Pílulas para o Silêncio (Parte CCCLXVII)
Clauder Arcanjo*
(Escultura Pietà, de Michelangelo)
Carta à mãe
Carta à mãe
Rio de Janeiro, 4 de setembro de 2024.
Queria o calor dos teus braços, mãe, mas me encontro distante. Aqui os lençóis não têm o teu cheiro, muito menos o afago do teu abraço.
Nesta cidade grande e impessoal, ouso saudar os transeuntes na rua, porém poucos me respondem. Como se um bom-dia representasse uma aproximação perigosa. Não te preocupes, continuarei fazendo o que bem nos ensinaste: tratar a todos com respeito e educação. Aquela tua máxima, “São filhos de Deus, únicos, e só por isso, meus filhos, merecem o nosso respeito”, ressoa sempre em meio aos meus atos.
Queria hoje, nestas horas em que me sinto tão triste, ouvir a tua palavra meiga, dizendo-me: “É puro, é santo, é milagroso e é bom!”. Fecho os olhos e transporto-me para junto de ti, mamãe, para a rua Mateus Mendes, 75. Deves estar agora na tua cadeira em Santana, rezando terços para que Maria guie os nossos passos.
Ontem, entre uma prece e outra pelos meus, não consegui conter as lágrimas.
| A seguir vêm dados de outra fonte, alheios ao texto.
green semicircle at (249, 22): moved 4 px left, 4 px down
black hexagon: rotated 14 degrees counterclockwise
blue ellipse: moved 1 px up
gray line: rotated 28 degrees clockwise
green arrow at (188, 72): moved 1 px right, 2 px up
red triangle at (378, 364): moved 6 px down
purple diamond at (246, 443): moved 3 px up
O mundo nos afasta e parece que seguiremos cada vez mais distantes um do outro. Na infância, papai nos colocava no seu jipe e seguíamos para a fazenda Eldorado. Os atoleiros eram a nossa odisseia, e torcíamos para o motorista não vencer o caminho. Carro atolado era sempre motivo de alegria para nós. Poderíamos descer, apreciar a aventura de retirar o veículo da lama. Enfim, nos verdes anos até a derrota se tornava festa.
Jantei a culinária da cidade grande, no entanto a vontade era me servir do teu café com leite, acompanhado de pão e manteiga. Deitei-me e pedi a tua proteção. Sem falar que roguei pela intermediação, junto aos céus, do nosso saudoso pai, o bom Zequinha, e de minha sogra, dona Cleyde. Confesso, minha querida Djanira, que eu preciso de vocês, não devo ter lá muito crédito junto ao Senhor.
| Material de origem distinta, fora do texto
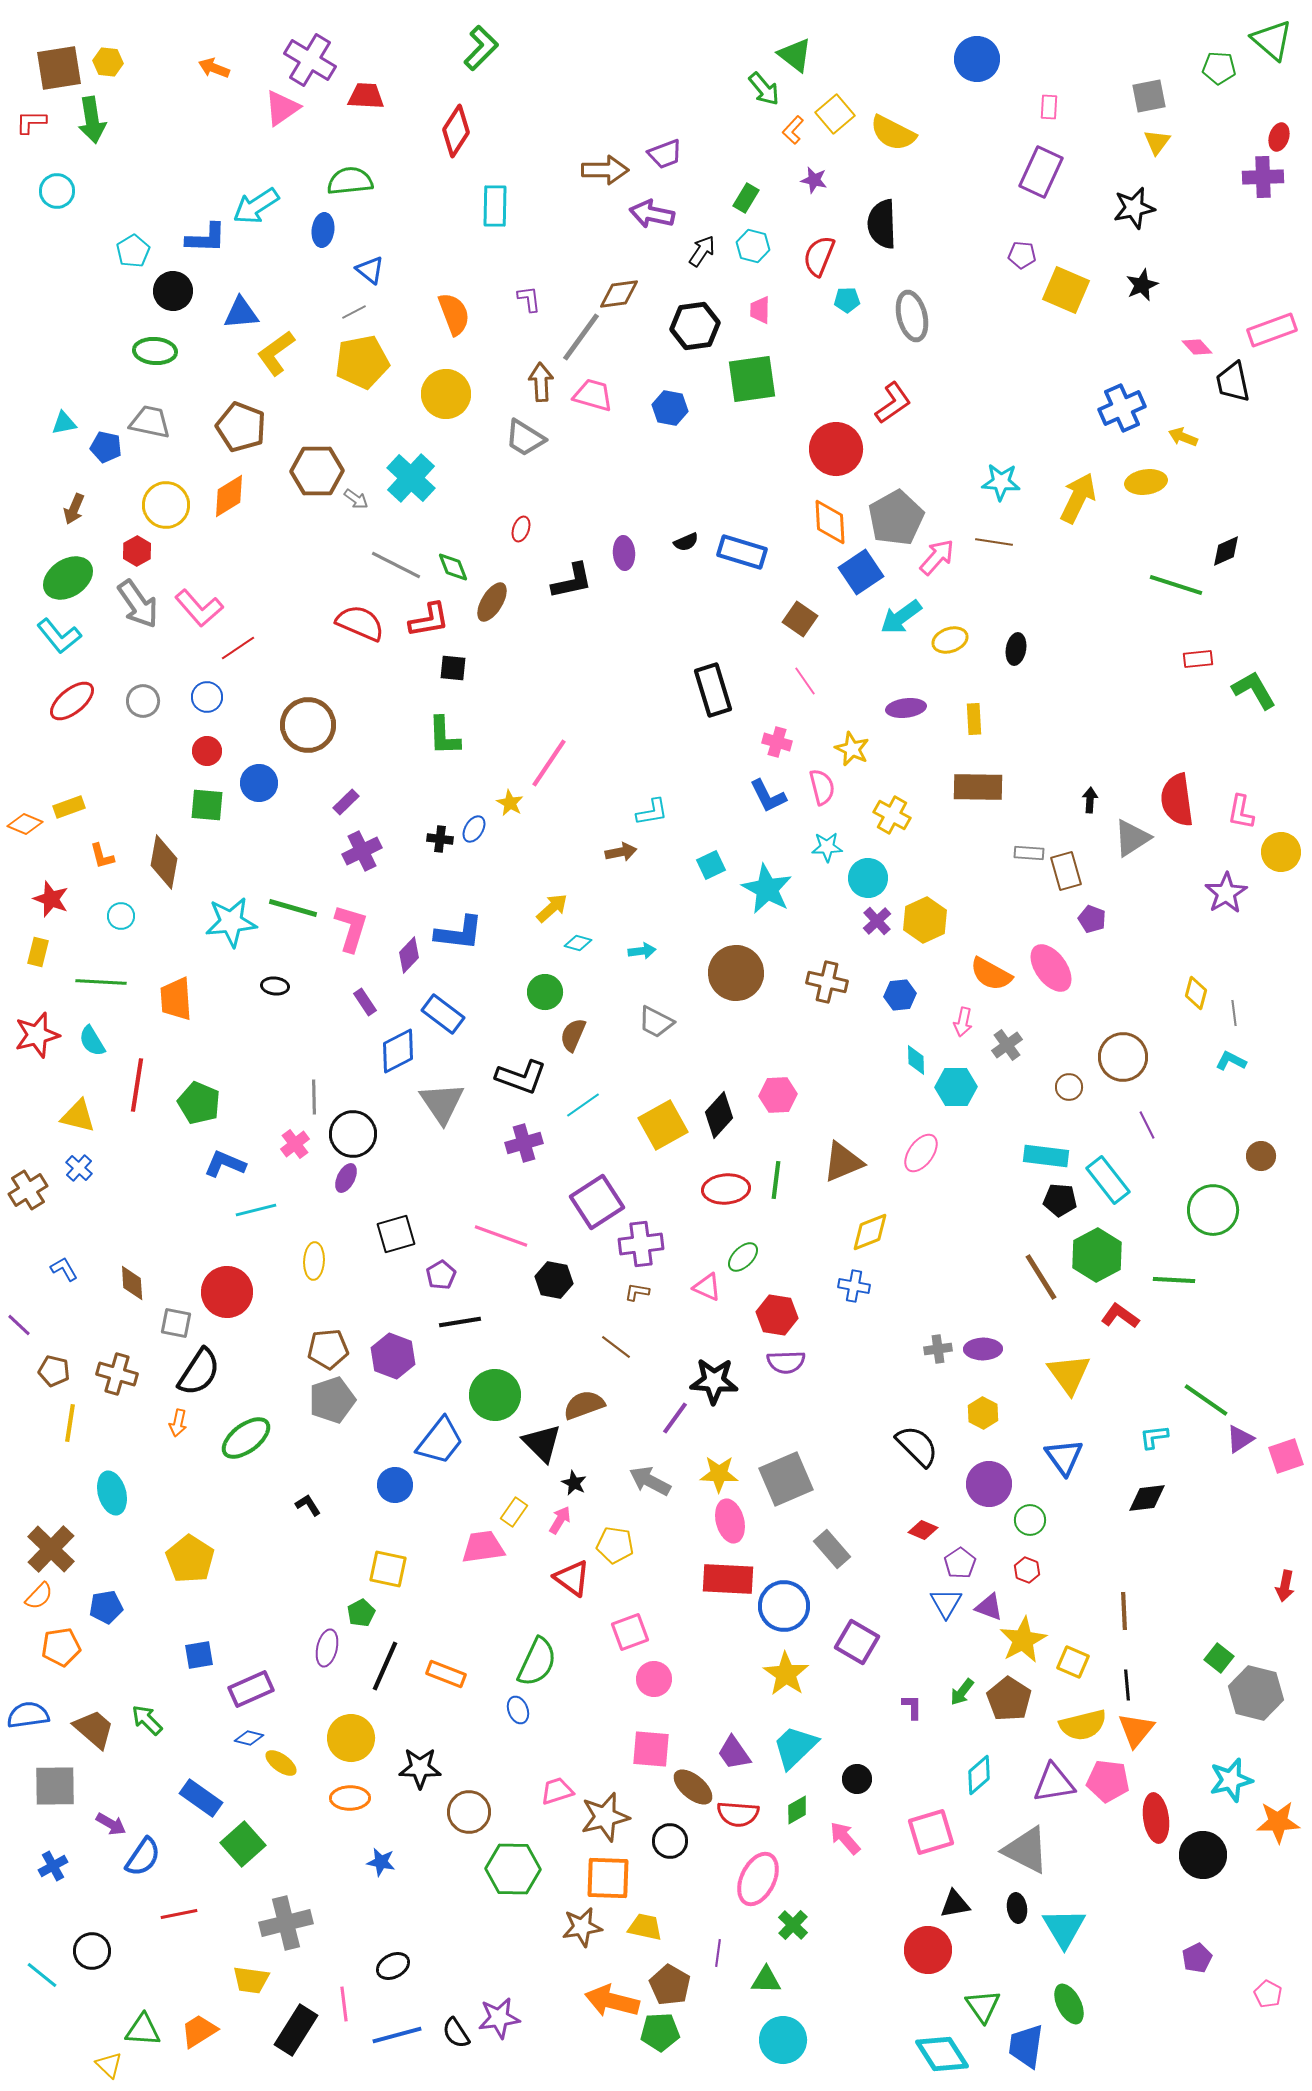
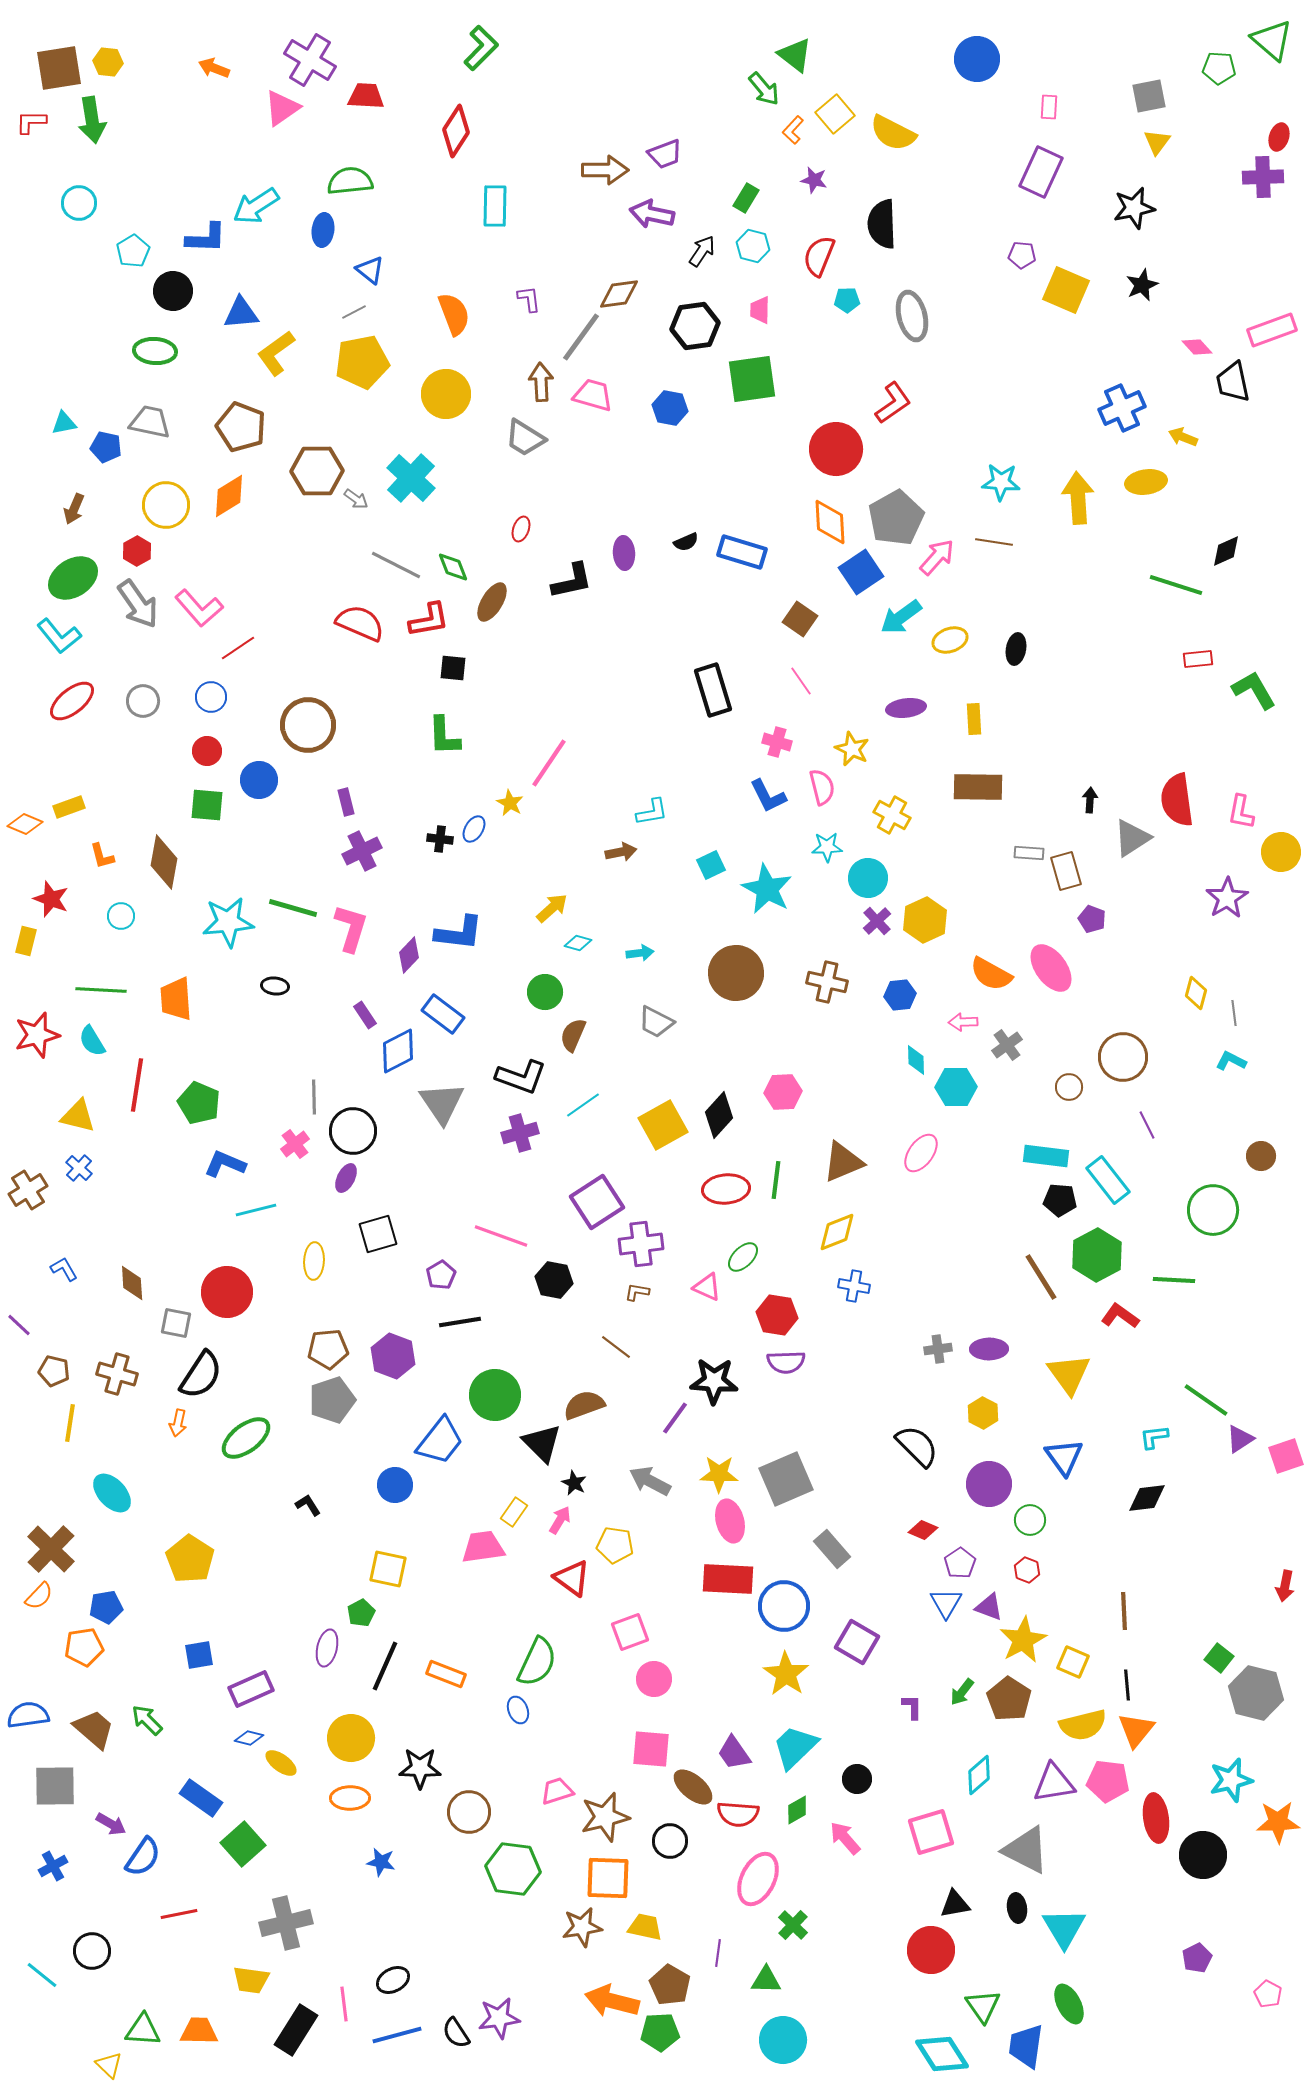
cyan circle at (57, 191): moved 22 px right, 12 px down
yellow arrow at (1078, 498): rotated 30 degrees counterclockwise
green ellipse at (68, 578): moved 5 px right
pink line at (805, 681): moved 4 px left
blue circle at (207, 697): moved 4 px right
blue circle at (259, 783): moved 3 px up
purple rectangle at (346, 802): rotated 60 degrees counterclockwise
purple star at (1226, 893): moved 1 px right, 5 px down
cyan star at (231, 922): moved 3 px left
cyan arrow at (642, 951): moved 2 px left, 2 px down
yellow rectangle at (38, 952): moved 12 px left, 11 px up
green line at (101, 982): moved 8 px down
purple rectangle at (365, 1002): moved 13 px down
pink arrow at (963, 1022): rotated 76 degrees clockwise
pink hexagon at (778, 1095): moved 5 px right, 3 px up
black circle at (353, 1134): moved 3 px up
purple cross at (524, 1143): moved 4 px left, 10 px up
yellow diamond at (870, 1232): moved 33 px left
black square at (396, 1234): moved 18 px left
purple ellipse at (983, 1349): moved 6 px right
black semicircle at (199, 1372): moved 2 px right, 3 px down
cyan ellipse at (112, 1493): rotated 27 degrees counterclockwise
orange pentagon at (61, 1647): moved 23 px right
green hexagon at (513, 1869): rotated 6 degrees clockwise
red circle at (928, 1950): moved 3 px right
black ellipse at (393, 1966): moved 14 px down
orange trapezoid at (199, 2031): rotated 33 degrees clockwise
Dormi a custo e, em plena madrugada, vi-me presa de um pesadelo atroz. “Deus do Céu, Pai Todo-Poderoso, afasta de mim esse cálice!”
Levantei-me, lavei o rosto e vi-me no espelho do quarto do hotel. As olheiras denunciavam a minha terrível aflição.
Voltei para a cama e, em posição fetal, abraçado ao travesseiro, imaginei-me no teu regaço. Piedade.
Somente assim serenei e dormi.
Nossa Senhora, me dê a mão
Cuida do meu coração
Da minha vida, do meu destino
Nossa Senhora, me dê a mão
Cuida do meu coração
Da minha vida, do meu destino
Do meu caminho
Cuida de mim
— A tua bênção, mãe!
*Clauder Arcanjo é escritor e editor, membro da Academia Norte-rio-grandense de Letras.